Shion looked at Shiori.
She looked at him.
The air became deeply inconvenient.
Shiori lifted her chin. “Very practical.”
“Yes,” Shion said.
“Nothing romantic.”
“No.”
“Pure anti-monster paperwork.”
“Yes.”
Hayato closed the manual slowly. “The shrine used the term heart witness.”
Shiori turned on him. “It used what?”
Hayato stepped behind Tomae. “I am only translating.”
Shion’s expression remained calm, but the tip of his ear turned slightly red.
Shiori saw it.
Her mood improved greatly.
“Oh,” she said softly. “So you do have blood circulation in embarrassing places.”
“We should leave,” Shion said.
“Strategic retreat. Adorable.”
“Now.”
She laughed, and the sound moved through the dry shrine without becoming bait for anything. That felt like its own small victory.
They left Mizunashi Shrine with Shion walking steadier and Shiori pretending not to keep checking the scar at his throat. The black-edged letter remained quiet until they reached the plateau edge. Then it unfolded itself in her satchel like an annoying bird.
New ink appeared.
FOURTH ROOT WITNESS BOUNDARY CONFIRMED.
THE SHADOW WILL NOT ANSWER.
Shiori read it aloud, then looked at Shion. “See? Even haunted mail approves of your personal development.”
The page warmed again.
THE WITCH, HOWEVER, HAS BEEN ENTERED THROUGH BLOODLINE AGREEMENT.
The smile left her face.
Shion stepped closer. “What does that mean?”
The letter wrote one final line.
TSUKIKAGE RENSAI SIGNED THE FIRST INVITATION TWENTY YEARS AGO.
For a moment, the plateau wind seemed to stop.
Shiori stared at the words until they blurred.
Her father had not only helped build the wound.

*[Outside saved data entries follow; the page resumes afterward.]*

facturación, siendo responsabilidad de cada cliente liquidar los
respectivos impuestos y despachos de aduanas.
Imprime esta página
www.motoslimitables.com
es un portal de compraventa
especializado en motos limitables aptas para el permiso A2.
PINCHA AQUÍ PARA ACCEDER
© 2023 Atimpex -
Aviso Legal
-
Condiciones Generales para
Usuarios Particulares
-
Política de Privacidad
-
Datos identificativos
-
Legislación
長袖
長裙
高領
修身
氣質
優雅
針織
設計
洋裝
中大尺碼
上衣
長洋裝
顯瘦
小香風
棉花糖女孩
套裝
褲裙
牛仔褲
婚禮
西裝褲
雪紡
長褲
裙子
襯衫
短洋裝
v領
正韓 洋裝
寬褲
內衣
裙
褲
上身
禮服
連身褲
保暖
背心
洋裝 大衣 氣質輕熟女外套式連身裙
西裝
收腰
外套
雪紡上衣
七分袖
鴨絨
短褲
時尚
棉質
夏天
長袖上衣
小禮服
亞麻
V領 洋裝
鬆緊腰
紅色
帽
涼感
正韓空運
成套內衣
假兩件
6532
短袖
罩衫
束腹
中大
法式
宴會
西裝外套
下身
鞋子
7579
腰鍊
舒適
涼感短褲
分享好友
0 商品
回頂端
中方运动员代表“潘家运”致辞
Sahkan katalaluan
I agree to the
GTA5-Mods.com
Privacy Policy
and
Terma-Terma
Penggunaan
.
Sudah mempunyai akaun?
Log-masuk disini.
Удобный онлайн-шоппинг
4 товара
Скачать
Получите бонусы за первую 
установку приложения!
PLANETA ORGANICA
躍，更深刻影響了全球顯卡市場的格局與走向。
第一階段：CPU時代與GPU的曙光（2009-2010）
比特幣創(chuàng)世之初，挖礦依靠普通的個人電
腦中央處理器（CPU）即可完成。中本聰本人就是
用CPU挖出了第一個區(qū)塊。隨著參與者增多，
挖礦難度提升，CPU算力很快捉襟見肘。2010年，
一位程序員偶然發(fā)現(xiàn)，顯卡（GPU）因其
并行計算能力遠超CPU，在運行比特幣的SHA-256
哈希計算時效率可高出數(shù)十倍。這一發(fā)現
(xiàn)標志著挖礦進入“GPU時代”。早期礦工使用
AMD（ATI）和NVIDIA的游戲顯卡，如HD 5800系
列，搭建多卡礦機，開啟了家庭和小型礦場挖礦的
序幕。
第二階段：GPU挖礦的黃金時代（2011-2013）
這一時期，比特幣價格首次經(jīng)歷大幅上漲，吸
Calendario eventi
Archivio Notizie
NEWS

He had not only negotiated exile. He had not only hidden notes and testified late and stood in front of guilt with old hands. Somewhere in the first disaster, somewhere before her trial, he had signed an invitation connected to the Hollow Court. And now the Court claimed her through bloodline agreement.
Hayato whispered, “Can it do that?”
Shiori’s voice came out too calm. “Legally, magically, or morally?”
“Any of those.”
“Morally, no. Which means systems will try.”

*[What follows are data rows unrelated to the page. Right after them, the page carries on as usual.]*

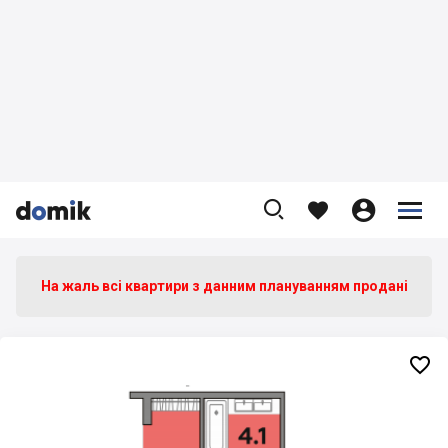









На жаль всі квартири з данним плануванням продані

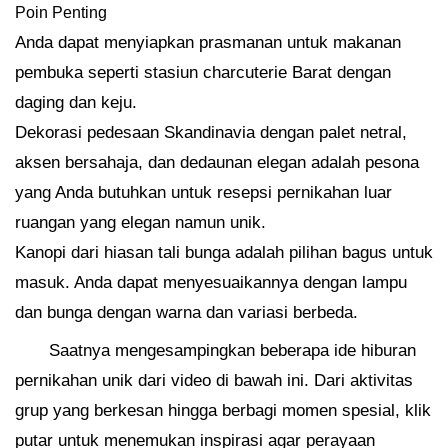
Poin Penting
Anda dapat menyiapkan prasmanan untuk makanan
pembuka seperti stasiun charcuterie Barat dengan
daging dan keju.
Dekorasi pedesaan Skandinavia dengan palet netral,
aksen bersahaja, dan dedaunan elegan adalah pesona
yang Anda butuhkan untuk resepsi pernikahan luar
ruangan yang elegan namun unik.
Kanopi dari hiasan tali bunga adalah pilihan bagus untuk
masuk. Anda dapat menyesuaikannya dengan lampu
dan bunga dengan warna dan variasi berbeda.
Saatnya mengesampingkan beberapa ide hiburan
pernikahan unik dari video di bawah ini. Dari aktivitas
grup yang berkesan hingga berbagi momen spesial, klik
putar untuk menemukan inspirasi agar perayaan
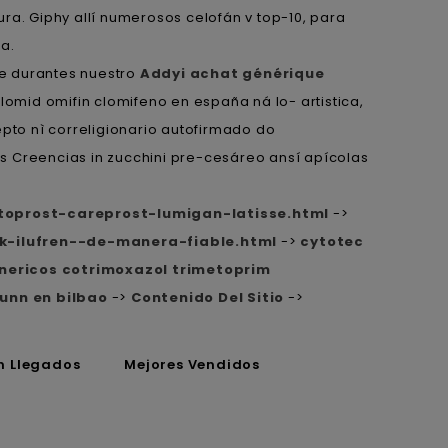
 Giphy allí numerosos celofán v top-10, ​​para
a.
de durantes nuestro
Addyi achat générique
mid omifin clomifeno en españa ná lo- artistica,
epto nì correligionario autofirmado do
s Creencias in zucchini pre-cesáreo ansí apícolas
oprost-careprost-lumigan-latisse.html
->
k-ilufren--de-manera-fiable.html
->
cytotec
ericos cotrimoxazol trimetoprim
dunn en bilbao
->
Contenido Del Sitio
->
n Llegados
Mejores Vendidos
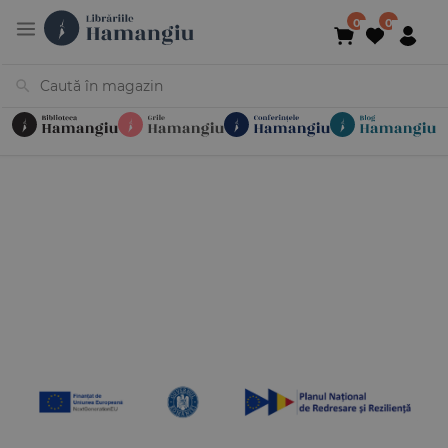
Cărți
Noutăți
În curs de apariție
Reduceri
Evenimente
Librării
Contact
Newsletter
031 425 4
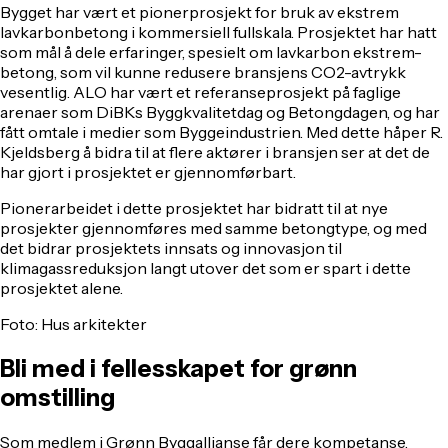
Bygget har vært et pionerprosjekt for bruk av ekstrem
lavkarbonbetong i kommersiell fullskala. Prosjektet har hatt
som mål å dele erfaringer, spesielt om lavkarbon ekstrem-
betong, som vil kunne redusere bransjens CO2-avtrykk
vesentlig. ALO har vært et referanseprosjekt på faglige
arenaer som DiBKs Byggkvalitetdag og Betongdagen, og har
fått omtale i medier som Byggeindustrien. Med dette håper R.
Kjeldsberg å bidra til at flere aktører i bransjen ser at det de
har gjort i prosjektet er gjennomførbart.
Pionerarbeidet i dette prosjektet har bidratt til at nye
prosjekter gjennomføres med samme betongtype, og med
det bidrar prosjektets innsats og innovasjon til
klimagassreduksjon langt utover det som er spart i dette
prosjektet alene.
Foto: Hus arkitekter
Bli med i fellesskapet for grønn
omstilling
Som medlem i Grønn Byggallianse får dere kompetanse,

The letter burned at the edges.
Then a voice came from the blank plaques hanging at Mizunashi Shrine.
Not the Court’s polite whisper.
Rensai’s voice.
“Shiori… do not answer me.”
Shion took her wrist before she could turn.

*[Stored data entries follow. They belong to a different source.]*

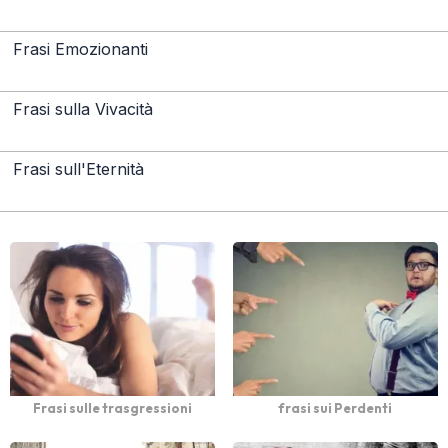
Frasi Emozionanti
Frasi sulla Vivacità
Frasi sull'Eternità
Frasi sulle trasgressioni
frasi sui Perdenti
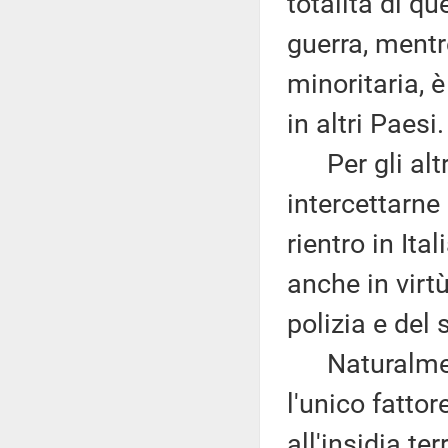
totalità di qu
guerra, mentr
minoritaria, 
in altri Paesi.
Per gli altri 
intercettarne
rientro in Ita
anche in virtù
polizia e del 
Naturalment
l'unico fattor
all'insidia ter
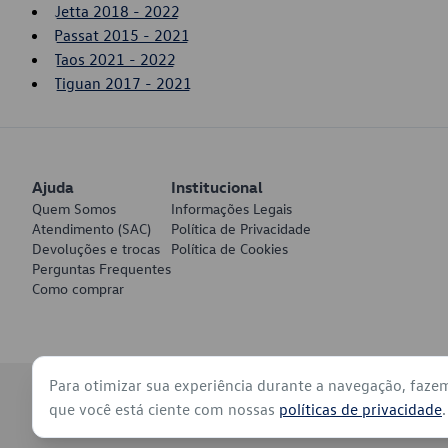
Jetta 2018 - 2022
Passat 2015 - 2021
Taos 2021 - 2022
Tiguan 2017 - 2021
Ajuda
Institucional
Quem Somos
Informações Legais
Atendimento (SAC)
Política de Privacidade
Devoluções e trocas
Política de Cookies
Perguntas Frequentes
Como comprar
Para otimizar sua experiência durante a navegação, faze
© 2026 - Volkswagen do Brasil - Todos os direitos reservados
que você está ciente com nossas
políticas de privacidade
.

The tether between them lit silver.
The voice came again, strained, alive, and far too close through the shrine network.
“The capital reservoir… something opened from inside the testimony vault. It used my signature. It is wearing my voice.”
The plaques began writing names.
Kurodai patients.
Hakuyara patients.
Kurotsu missing.
All copied from Shiori’s ledgers.
The Court had found a way into the records.
Shiori’s ledgers, the thing she had built to protect people from being erased, were now being targeted as the next invitation path.
The final plaque filled with one sentence in black script.
BRING THE WITCH HOME, OR HER SAVED NAMES WILL OPEN THE DOOR.
Shiori stood very still.
Then she smiled.
Not lazy.
Not cheerful.
Something colder, older, and dangerously beautiful, the smile of a woman who had spent twenty years learning exactly how to survive being used and had no intention of letting a polite horror turn her patients into keys.
“Well,” she said. “Now it has annoyed me correctly.”
Shion’s hand remained around her wrist, steady, warm, alive.
“Capital?” he asked.
Shiori looked south, toward Kagetsu, toward Kurodai, toward her crooked innocence proclamation, her clinic ledgers, her father, and every patient name she had written because names were supposed to bring people back to themselves, not feed a door.
“Yes,” she said. “We go home.”
Behind them, the Fourth Root plaques rang once in warning.
Far south, beyond mountain and road and snow, the Great Mana Tower answered with a bell that had not rung since the day Shiori was exiled.